**Task directions:** Determine how many lines in these records hold "syrischen". Only the number is wanted.

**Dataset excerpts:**

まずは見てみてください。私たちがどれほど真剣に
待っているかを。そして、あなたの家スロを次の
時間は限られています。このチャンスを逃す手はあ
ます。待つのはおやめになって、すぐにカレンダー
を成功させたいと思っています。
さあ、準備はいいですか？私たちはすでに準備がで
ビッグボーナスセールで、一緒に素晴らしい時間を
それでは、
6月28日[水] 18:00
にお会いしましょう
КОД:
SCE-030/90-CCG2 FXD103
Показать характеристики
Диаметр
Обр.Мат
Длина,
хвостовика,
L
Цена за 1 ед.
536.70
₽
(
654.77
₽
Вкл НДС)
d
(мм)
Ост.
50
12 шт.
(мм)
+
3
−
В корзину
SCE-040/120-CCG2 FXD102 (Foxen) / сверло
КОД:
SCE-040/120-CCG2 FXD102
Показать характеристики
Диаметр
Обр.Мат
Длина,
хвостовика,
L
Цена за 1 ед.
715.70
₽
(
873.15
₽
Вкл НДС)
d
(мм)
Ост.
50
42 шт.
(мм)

...

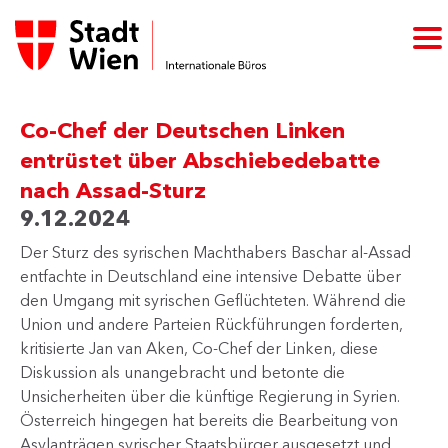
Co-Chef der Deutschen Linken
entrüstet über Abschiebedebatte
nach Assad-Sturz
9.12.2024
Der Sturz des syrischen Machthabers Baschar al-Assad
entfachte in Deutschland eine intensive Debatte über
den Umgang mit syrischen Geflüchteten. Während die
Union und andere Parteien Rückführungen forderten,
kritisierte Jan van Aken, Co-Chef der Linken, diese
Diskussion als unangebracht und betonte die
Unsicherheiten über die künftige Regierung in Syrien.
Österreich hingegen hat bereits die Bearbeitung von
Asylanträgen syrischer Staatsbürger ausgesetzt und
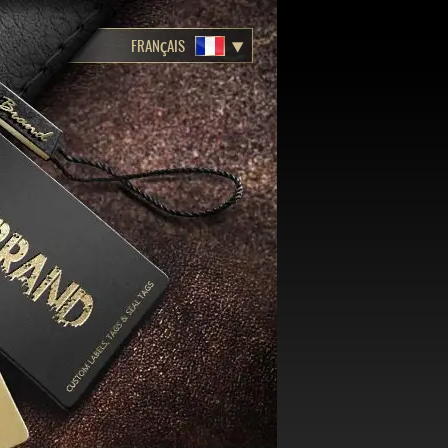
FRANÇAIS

**Answer box:** 2